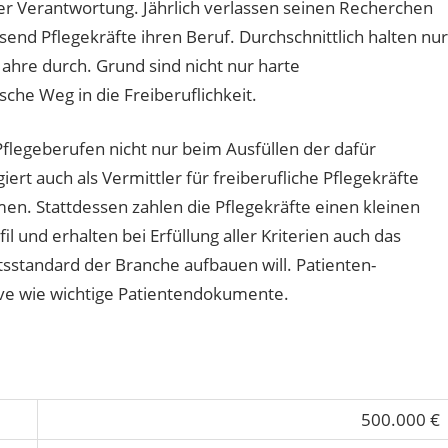
cher Verantwortung. Jährlich verlassen seinen Recherchen
nd Pflegekräfte ihren Beruf. Durchschnittlich halten nur
Jahre durch. Grund sind nicht nur harte
che Weg in die Freiberuflichkeit.
 Pflegeberufen nicht nur beim Ausfüllen der dafür
ert auch als Vermittler für freiberufliche Pflegekräfte
n. Stattdessen zahlen die Pflegekräfte einen kleinen
l und erhalten bei Erfüllung aller Kriterien auch das
ätsstandard der Branche aufbauen will. Patienten-
ve wie wichtige Patientendokumente.
500.000 €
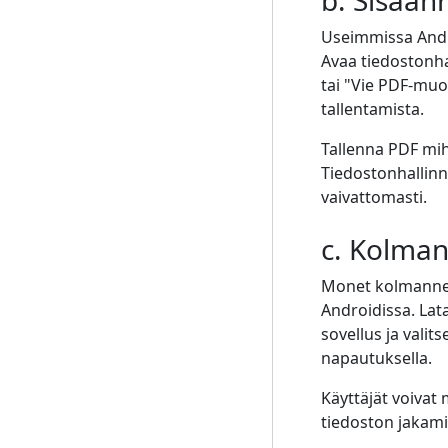
b. Sisään
Useimmissa Andro
Avaa tiedostonhall
tai "Vie PDF-muo
tallentamista.
Tallenna PDF mih
Tiedostonhallinn
vaivattomasti.
c. Kolman
Monet kolmannen 
Androidissa. Lat
sovellus ja valit
napautuksella.
Käyttäjät voivat 
tiedoston jakami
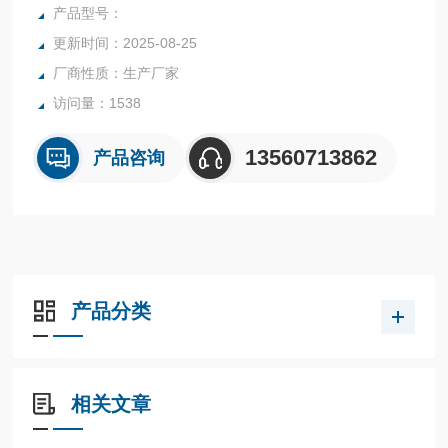
行业中的实验室与生产过程中。同时满足固体、颗粒、粉末、
产品型号：
胶状体及液体含水率的测定要求，深圳市后王电子科技有限公
更新时间：2025-08-25
司始终立志于为用户提供多用途，多性能的高质量产品，为您
厂商性质：生产厂家
打造快速，准确，物超所值的水分测定仪**。
访问量：1538
13560713862
产品咨询
产品分类
相关文章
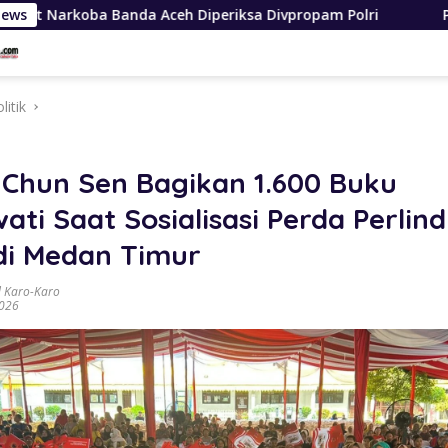
da Aceh Diperiksa Divpropam Polri
News
Polres Padang Law
litik
Chun Sen Bagikan 1.600 Buku
ti Saat Sosialisasi Perda Perlin
di Medan Timur
 Karo-Karo
2026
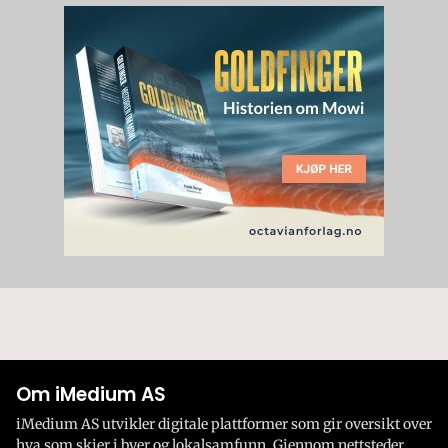
Om iMedium AS
iMedium AS utvikler digitale plattformer som gir oversikt over
hva som skjer i byer og lokalsamfunn. Gjennom nettsteder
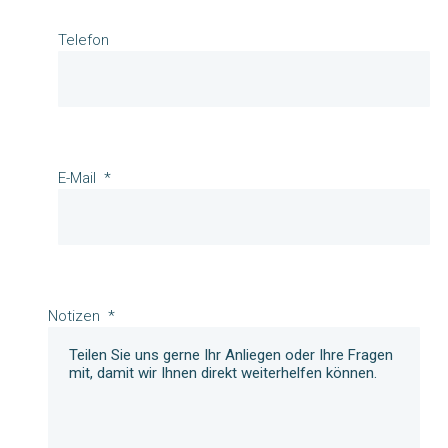
Telefon
E-Mail
Notizen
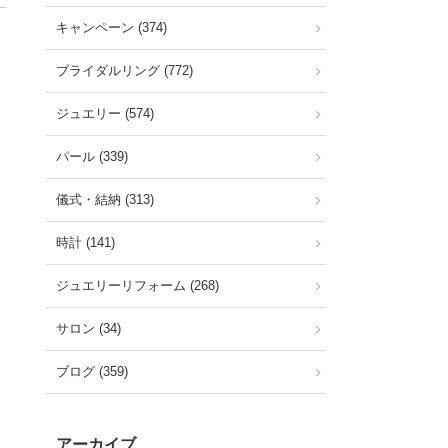
キャンペーン (374)
ブライダルリング (772)
ジュエリー (574)
パール (339)
儀式・結納 (313)
時計 (141)
ジュエリーリフォーム (268)
サロン (34)
ブログ (359)
アーカイブ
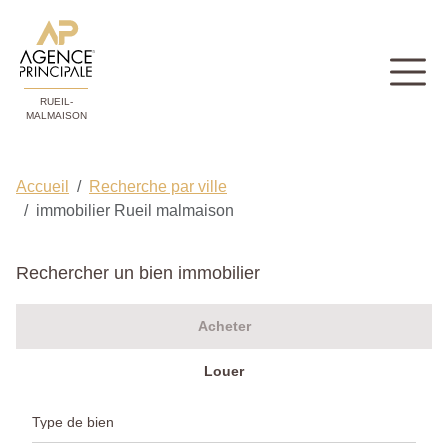
RUEIL-
MALMAISON
Accueil
Recherche par ville
immobilier Rueil malmaison
Rechercher un bien immobilier
Acheter
Louer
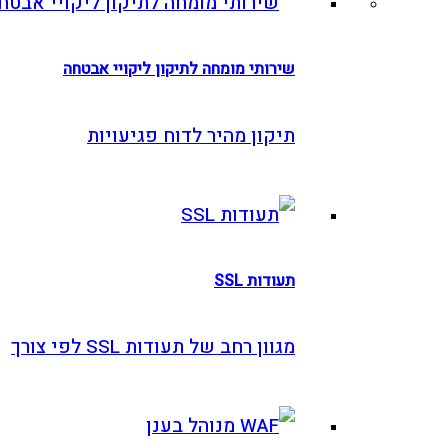
שירותי מומחה לתיקון ליקויי אבטחה
תיקון מהיר לדוח פגיעויות
תעודות SSL
מגוון רחב של תעודות SSL לפי צורך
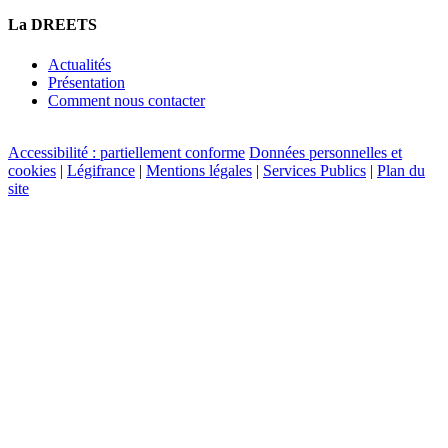
La DREETS
Actualités
Présentation
Comment nous contacter
Accessibilité : partiellement conforme
Données personnelles et
cookies
|
Légifrance
|
Mentions légales
|
Services Publics
|
Plan du
site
- - - - -
- EXERCISE BRIEF
Make an exact copy of the listing above. Its pictures are not needed.

- OUTPUT
cher Verantwortung. Jährlich verlassen seinen Recherchen
nd Pflegekräfte ihren Beruf. Durchschnittlich halten nur
Jahre durch. Grund sind nicht nur harte
che Weg in die Freiberuflichkeit.
 Pflegeberufen nicht nur beim Ausfüllen der dafür
ert auch als Vermittler für freiberufliche Pflegekräfte
n. Stattdessen zahlen die Pflegekräfte einen kleinen
l und erhalten bei Erfüllung aller Kriterien auch das
ätsstandard der Branche aufbauen will. Patienten-
ve wie wichtige Patientendokumente.
500.000 €
b. Sisään
Useimmissa Andro
Avaa tiedostonhall
tai "Vie PDF-muo
tallentamista.
Tallenna PDF mih
Tiedostonhallinn
vaivattomasti.
c. Kolman
Monet kolmannen 
Androidissa. Lat
sovellus ja valit
napautuksella.
Käyttäjät voivat 
tiedoston jakami
行业中的实验室与生产过程中。同时满足固体、颗粒、粉末、
产品型号：
胶状体及液体含水率的测定要求，深圳市后王电子科技有限公
更新时间：2025-08-25
司始终立志于为用户提供多用途，多性能的高质量产品，为您
厂商性质：生产厂家
打造快速，准确，物超所值的水分测定仪**。
访问量：1538
13560713862
产品咨询
产品分类
相关文章
da Aceh Diperiksa Divpropam Polri
News
Polres Padang Law
litik
Chun Sen Bagikan 1.600 Buku
ti Saat Sosialisasi Perda Perlin
di Medan Timur
 Karo-Karo
2026
Om iMedium AS
iMedium AS utvikler digitale plattformer som gir oversikt over
hva som skjer i byer og lokalsamfunn. Gjennom nettsteder
Telefon
E-Mail
Notizen
キャンペーン (374)
ブライダルリング (772)
ジュエリー (574)
パール (339)
儀式・結納 (313)
時計 (141)
ジュエリーリフォーム (268)
サロン (34)
ブログ (359)
アーカイブ
RUEIL-
MALMAISON
Accueil
Recherche par ville
immobilier Rueil malmaison
Rechercher un bien immobilier
Acheter
Louer
שירותי מומחה לתיקון ליקויי אבטחה
תיקון מהיר לדוח פגיעויות
תעודות SSL
מגוון רחב של תעודות SSL לפי צורך
La DREETS
Actualités
Présentation
Comment nous contacter
Accessibilité : partiellement conforme
Données personnelles et
cookies
|
Légifrance
|
Mentions légales
|
Services Publics
|
Plan du
site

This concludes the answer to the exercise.